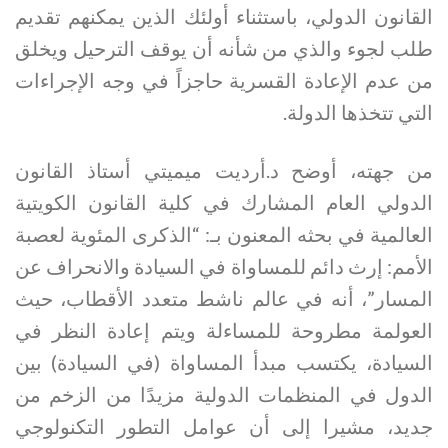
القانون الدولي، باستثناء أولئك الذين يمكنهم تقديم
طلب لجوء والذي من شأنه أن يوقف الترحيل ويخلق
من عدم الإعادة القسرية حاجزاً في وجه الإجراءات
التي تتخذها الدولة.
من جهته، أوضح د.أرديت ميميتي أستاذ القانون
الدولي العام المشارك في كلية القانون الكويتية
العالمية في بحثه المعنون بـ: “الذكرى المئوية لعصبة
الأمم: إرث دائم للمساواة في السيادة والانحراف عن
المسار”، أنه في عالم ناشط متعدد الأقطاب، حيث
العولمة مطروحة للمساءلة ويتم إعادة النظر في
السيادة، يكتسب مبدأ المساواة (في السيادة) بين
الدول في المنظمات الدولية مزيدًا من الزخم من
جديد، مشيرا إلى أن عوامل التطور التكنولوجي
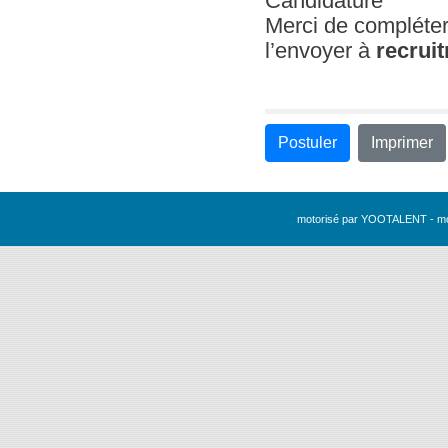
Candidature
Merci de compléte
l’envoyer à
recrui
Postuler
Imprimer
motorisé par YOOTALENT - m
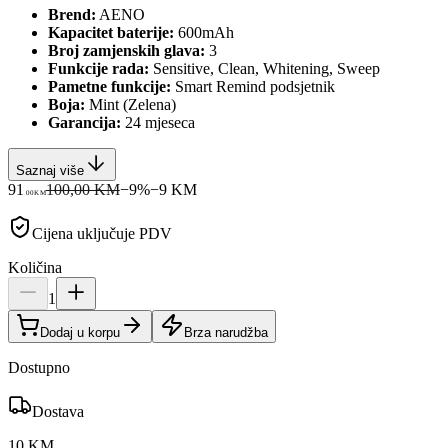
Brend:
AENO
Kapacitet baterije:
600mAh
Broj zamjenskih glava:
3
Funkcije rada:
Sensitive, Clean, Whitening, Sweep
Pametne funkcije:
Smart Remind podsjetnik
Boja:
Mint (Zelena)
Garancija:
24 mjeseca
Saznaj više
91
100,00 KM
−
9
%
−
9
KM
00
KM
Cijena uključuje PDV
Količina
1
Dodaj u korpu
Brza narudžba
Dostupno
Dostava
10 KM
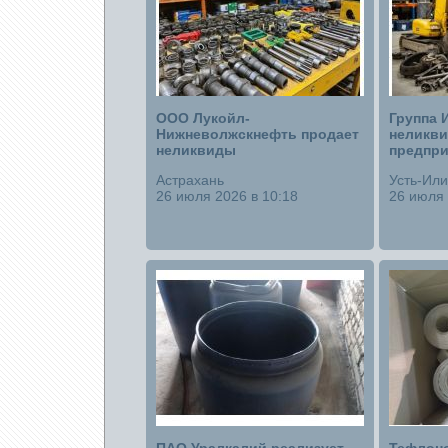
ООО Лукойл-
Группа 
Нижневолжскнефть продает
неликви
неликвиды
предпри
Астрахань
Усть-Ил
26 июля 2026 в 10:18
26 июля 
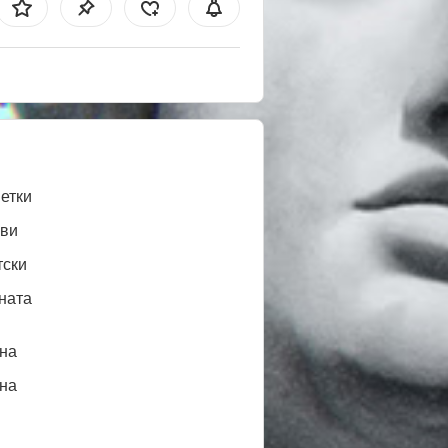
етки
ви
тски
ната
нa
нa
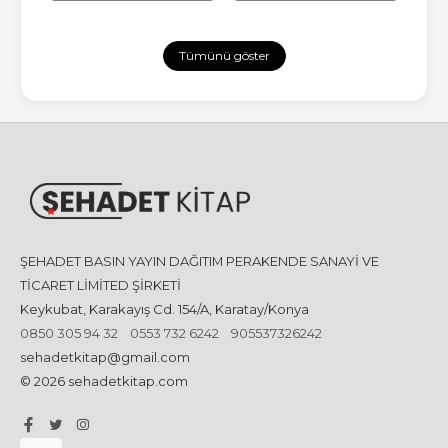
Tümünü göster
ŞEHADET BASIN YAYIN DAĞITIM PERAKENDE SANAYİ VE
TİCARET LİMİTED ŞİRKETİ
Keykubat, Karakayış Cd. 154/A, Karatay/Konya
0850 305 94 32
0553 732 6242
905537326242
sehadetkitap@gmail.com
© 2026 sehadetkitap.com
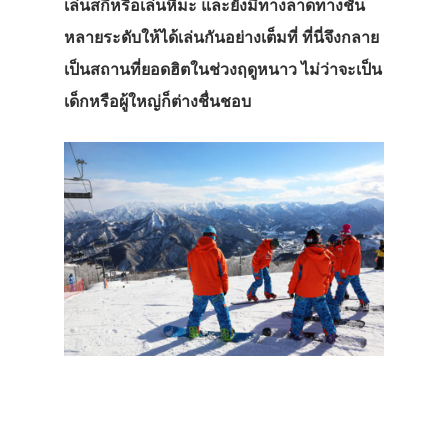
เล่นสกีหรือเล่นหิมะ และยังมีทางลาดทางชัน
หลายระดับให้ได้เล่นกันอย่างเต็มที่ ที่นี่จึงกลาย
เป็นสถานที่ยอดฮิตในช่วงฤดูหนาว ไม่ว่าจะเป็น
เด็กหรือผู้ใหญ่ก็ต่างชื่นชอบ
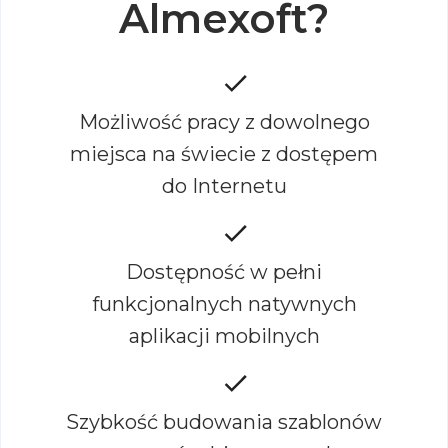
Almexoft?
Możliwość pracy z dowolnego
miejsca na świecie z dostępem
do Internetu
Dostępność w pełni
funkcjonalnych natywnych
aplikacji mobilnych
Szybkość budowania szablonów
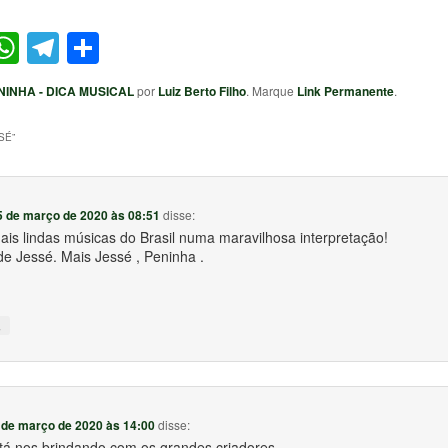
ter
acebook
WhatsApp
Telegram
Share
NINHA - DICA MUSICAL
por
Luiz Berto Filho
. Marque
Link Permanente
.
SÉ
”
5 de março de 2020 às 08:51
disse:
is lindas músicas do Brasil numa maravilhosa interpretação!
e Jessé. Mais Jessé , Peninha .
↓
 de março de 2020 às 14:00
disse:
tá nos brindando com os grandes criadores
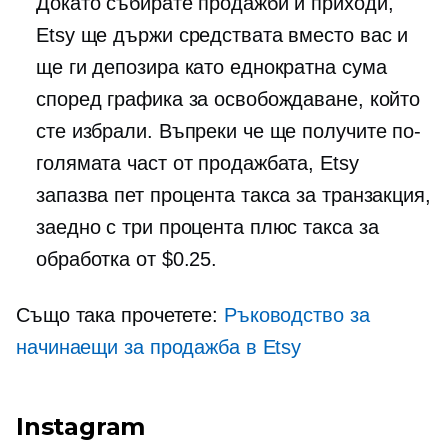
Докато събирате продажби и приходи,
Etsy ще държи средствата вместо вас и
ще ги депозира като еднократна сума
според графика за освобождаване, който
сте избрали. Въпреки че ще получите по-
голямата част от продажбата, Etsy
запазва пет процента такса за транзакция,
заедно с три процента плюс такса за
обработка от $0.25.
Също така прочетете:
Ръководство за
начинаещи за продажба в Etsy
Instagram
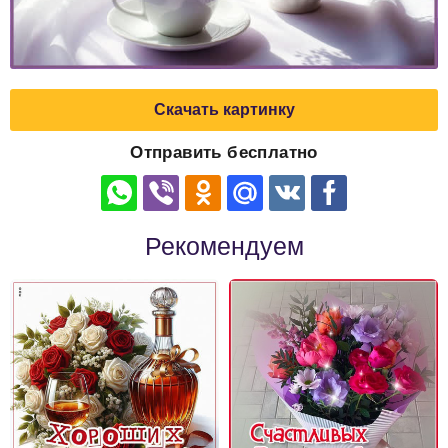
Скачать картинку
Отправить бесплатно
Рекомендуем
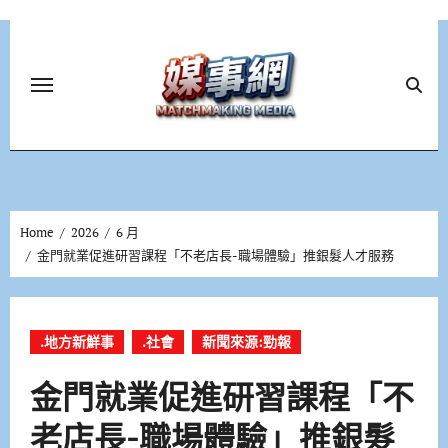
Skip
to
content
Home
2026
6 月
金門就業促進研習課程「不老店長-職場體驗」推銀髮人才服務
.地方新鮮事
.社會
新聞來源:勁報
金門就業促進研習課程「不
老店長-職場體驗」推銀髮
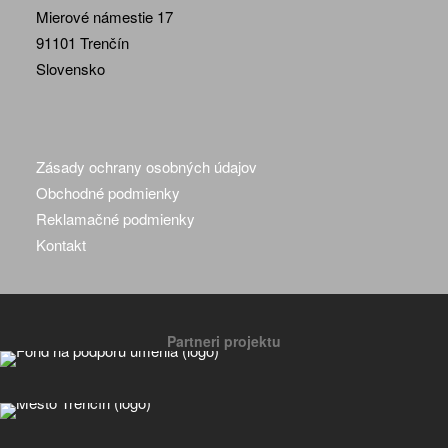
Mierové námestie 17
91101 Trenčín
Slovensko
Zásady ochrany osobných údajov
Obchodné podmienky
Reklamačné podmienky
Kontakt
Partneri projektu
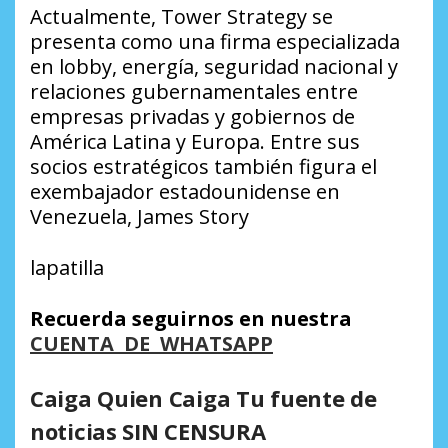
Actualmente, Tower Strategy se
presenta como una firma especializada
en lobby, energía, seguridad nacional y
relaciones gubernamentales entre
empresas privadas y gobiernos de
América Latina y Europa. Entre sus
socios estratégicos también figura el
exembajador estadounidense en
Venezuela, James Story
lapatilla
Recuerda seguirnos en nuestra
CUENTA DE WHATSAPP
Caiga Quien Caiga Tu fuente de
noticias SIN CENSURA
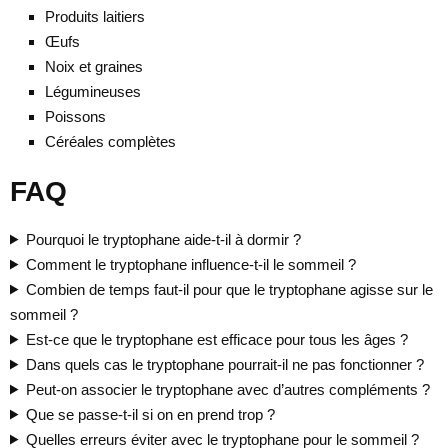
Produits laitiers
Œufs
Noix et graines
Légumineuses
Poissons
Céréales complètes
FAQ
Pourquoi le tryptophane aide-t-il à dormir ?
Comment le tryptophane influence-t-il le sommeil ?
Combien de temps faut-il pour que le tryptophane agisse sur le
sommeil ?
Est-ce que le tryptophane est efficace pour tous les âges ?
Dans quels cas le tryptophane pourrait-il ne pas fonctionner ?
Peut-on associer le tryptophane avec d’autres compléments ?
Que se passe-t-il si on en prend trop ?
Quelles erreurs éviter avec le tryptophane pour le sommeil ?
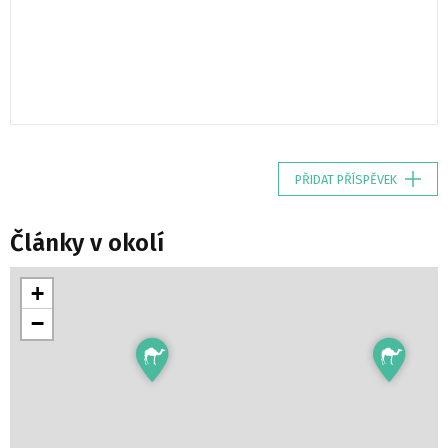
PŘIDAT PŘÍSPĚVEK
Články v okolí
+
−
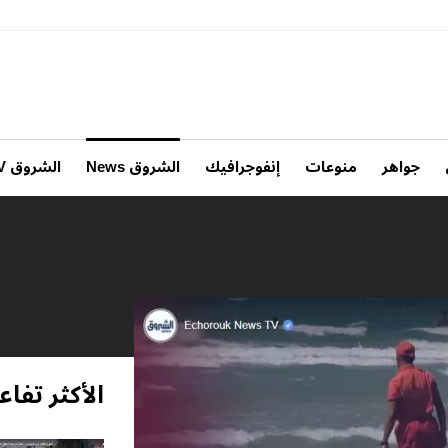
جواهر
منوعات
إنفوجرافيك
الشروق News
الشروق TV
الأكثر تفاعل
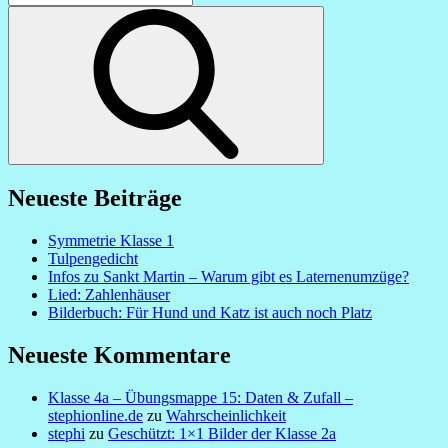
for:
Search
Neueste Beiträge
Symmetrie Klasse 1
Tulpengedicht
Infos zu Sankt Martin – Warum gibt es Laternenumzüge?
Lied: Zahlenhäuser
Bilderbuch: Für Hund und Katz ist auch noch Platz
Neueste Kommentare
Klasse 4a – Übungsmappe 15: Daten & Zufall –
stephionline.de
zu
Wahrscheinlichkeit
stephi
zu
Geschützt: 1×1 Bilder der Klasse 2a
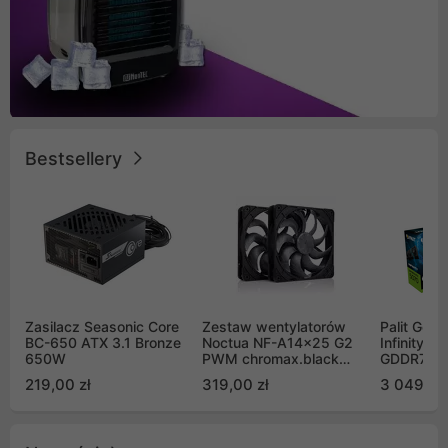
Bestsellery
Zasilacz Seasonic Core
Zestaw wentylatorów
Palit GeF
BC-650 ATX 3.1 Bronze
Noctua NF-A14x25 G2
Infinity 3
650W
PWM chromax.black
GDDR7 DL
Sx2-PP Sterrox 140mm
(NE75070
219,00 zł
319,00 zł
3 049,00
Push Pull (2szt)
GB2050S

------------------------------

The task
Indicate how many lines of the material contain the string "avec", giving the number and nothing more.

Your solution
2